Which leads me to the young adult audience that is the focus of How It Happens. While race is a central theme in Who’s Jim Hines? and The Colored Car, the additional topics that are at the core of the plots within How It Happens—class divisions, miscegenation, and sexual assault—require a more enhanced worldview and mental/emotional development. Creating a YA novel was a natural progression as I was compelled by the plot to address those topics without any major adjustments in my creative thought processes.

Q: What’s on your nightstand to read? 
A: Passing by the Harlem Renaissance author, Nella Larsen. 

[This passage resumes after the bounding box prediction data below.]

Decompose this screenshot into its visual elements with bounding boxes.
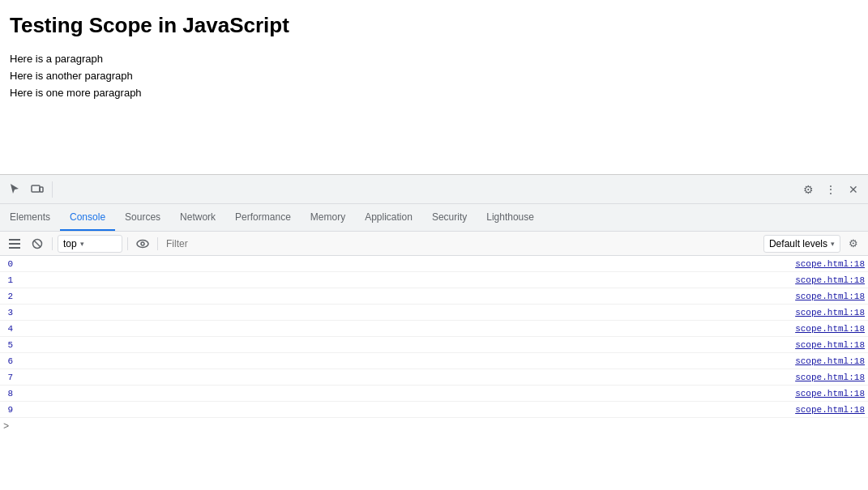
console-row: 1scope.html:18: [0, 272, 868, 288]
top-selector-label: top: [63, 238, 77, 249]
console-row-number: 2: [3, 292, 19, 301]
console-filter-bar: top ▾ Default levels ▾ ⚙: [0, 232, 868, 256]
console-row-number: 3: [3, 308, 19, 317]
svg-rect-0: [32, 185, 40, 192]
console-row-source[interactable]: scope.html:18: [795, 405, 865, 415]
devtools-tabs: ElementsConsoleSourcesNetworkPerformance…: [0, 204, 868, 232]
console-row: 8scope.html:18: [0, 386, 868, 402]
console-row-number: 4: [3, 324, 19, 334]
close-icon-btn[interactable]: ✕: [842, 178, 865, 201]
console-row-source[interactable]: scope.html:18: [795, 324, 865, 334]
ban-btn[interactable]: [28, 234, 47, 254]
filter-divider-1: [52, 237, 53, 250]
eye-btn[interactable]: [133, 234, 152, 254]
responsive-icon-btn[interactable]: [26, 178, 49, 201]
filter-divider-3: [157, 237, 158, 250]
tab-sources[interactable]: Sources: [115, 204, 170, 231]
more-icon-btn[interactable]: ⋮: [819, 178, 842, 201]
console-row-source[interactable]: scope.html:18: [795, 292, 865, 301]
console-row-source[interactable]: scope.html:18: [795, 356, 865, 366]
tab-performance[interactable]: Performance: [225, 204, 301, 231]
sidebar-toggle-btn[interactable]: [5, 234, 24, 254]
toolbar-divider-1: [52, 181, 53, 198]
default-levels-chevron: ▾: [831, 240, 835, 248]
console-row-number: 0: [3, 259, 19, 269]
page-paragraph: Here is a paragraph: [10, 53, 858, 65]
console-row-number: 6: [3, 356, 19, 366]
devtools-toolbar: ⚙ ⋮ ✕: [0, 175, 868, 204]
console-row-source[interactable]: scope.html:18: [795, 259, 865, 269]
console-prompt-input[interactable]: [12, 421, 865, 432]
console-row: 7scope.html:18: [0, 369, 868, 386]
tab-security[interactable]: Security: [422, 204, 477, 231]
tab-network[interactable]: Network: [170, 204, 225, 231]
console-row: 6scope.html:18: [0, 353, 868, 369]
tab-elements[interactable]: Elements: [0, 204, 60, 231]
console-row: 0scope.html:18: [0, 256, 868, 272]
console-row-source[interactable]: scope.html:18: [795, 389, 865, 398]
console-prompt-row: >: [0, 418, 868, 436]
page-paragraph: Here is another paragraph: [10, 70, 858, 82]
console-row-number: 1: [3, 275, 19, 285]
svg-rect-3: [9, 243, 20, 245]
console-output: 0scope.html:181scope.html:182scope.html:…: [0, 256, 868, 490]
filter-input[interactable]: [163, 238, 760, 249]
top-selector-chevron: ▾: [80, 240, 84, 248]
top-selector[interactable]: top ▾: [58, 235, 122, 253]
filter-divider-2: [127, 237, 128, 250]
tab-memory[interactable]: Memory: [301, 204, 355, 231]
console-row: 5scope.html:18: [0, 337, 868, 353]
tab-application[interactable]: Application: [355, 204, 422, 231]
console-row: 4scope.html:18: [0, 321, 868, 337]
console-row-source[interactable]: scope.html:18: [795, 373, 865, 382]
svg-rect-1: [40, 187, 43, 192]
cursor-icon-btn[interactable]: [3, 178, 26, 201]
console-row: 3scope.html:18: [0, 305, 868, 321]
console-row: 9scope.html:18: [0, 402, 868, 418]
console-row-number: 5: [3, 340, 19, 350]
svg-point-7: [137, 240, 148, 247]
page-title: Testing Scope in JavaScript: [10, 13, 858, 38]
devtools-panel: ⚙ ⋮ ✕ ElementsConsoleSourcesNetworkPerfo…: [0, 174, 868, 490]
console-settings-btn[interactable]: ⚙: [844, 234, 863, 254]
svg-point-8: [141, 242, 144, 245]
svg-rect-2: [9, 239, 20, 241]
console-row: 2scope.html:18: [0, 288, 868, 305]
page-paragraph: Here is one more paragraph: [10, 87, 858, 99]
svg-line-6: [34, 241, 41, 247]
page-content: Testing Scope in JavaScript Here is a pa…: [0, 0, 868, 174]
tab-lighthouse[interactable]: Lighthouse: [477, 204, 544, 231]
default-levels-selector[interactable]: Default levels ▾: [763, 235, 840, 253]
console-prompt-icon: >: [3, 421, 9, 432]
console-row-source[interactable]: scope.html:18: [795, 275, 865, 285]
console-row-number: 7: [3, 373, 19, 382]
paragraphs-container: Here is a paragraphHere is another parag…: [10, 53, 858, 99]
tab-console[interactable]: Console: [60, 204, 115, 231]
console-row-source[interactable]: scope.html:18: [795, 308, 865, 317]
svg-rect-4: [9, 247, 20, 249]
default-levels-label: Default levels: [769, 238, 827, 249]
console-row-number: 9: [3, 405, 19, 415]
settings-icon-btn[interactable]: ⚙: [797, 178, 819, 201]
console-row-number: 8: [3, 389, 19, 398]
console-row-source[interactable]: scope.html:18: [795, 340, 865, 350]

Q: With the trilogy complete, what’s on the horizon for you next? 
A: I’m plotting my next book. It will be YA historical fiction but this time based on my paternal family history. So I will be traveling to Paducah, Kentucky, and Seale, Alabama for research purposes and to absorb some local color. Because my paternal grandfather was a jazz musician/composer in 1920s Detroit, I’ll be arranging to begin some alto saxophone lessons (I have a musical background in piano and violin). I’ve already begun taking the oral histories of family members and others who knew the family. I also hope to glean some musicians’ lore from a cousin who is an acclaimed jazz bassist.


Martha Stuit is a former reporter and current librarian.